- Task description -
Search through the entries for the word "Vatertag" and copy every line that has it.

- Supplied data -
--- START ---

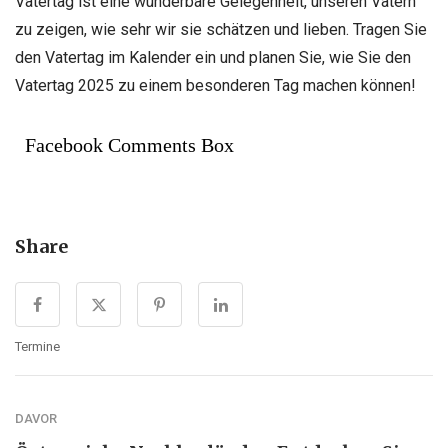
Vatertag ist eine wunderbare Gelegenheit, unseren Vätern
zu zeigen, wie sehr wir sie schätzen und lieben. Tragen Sie
den Vatertag im Kalender ein und planen Sie, wie Sie den
Vatertag 2025 zu einem besonderen Tag machen können!
Facebook Comments Box
Share
Termine
DAVOR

--- END ---

- Solution to this task -
Vatertag ist eine wunderbare Gelegenheit, unseren Vätern
den Vatertag im Kalender ein und planen Sie, wie Sie den
Vatertag 2025 zu einem besonderen Tag machen können!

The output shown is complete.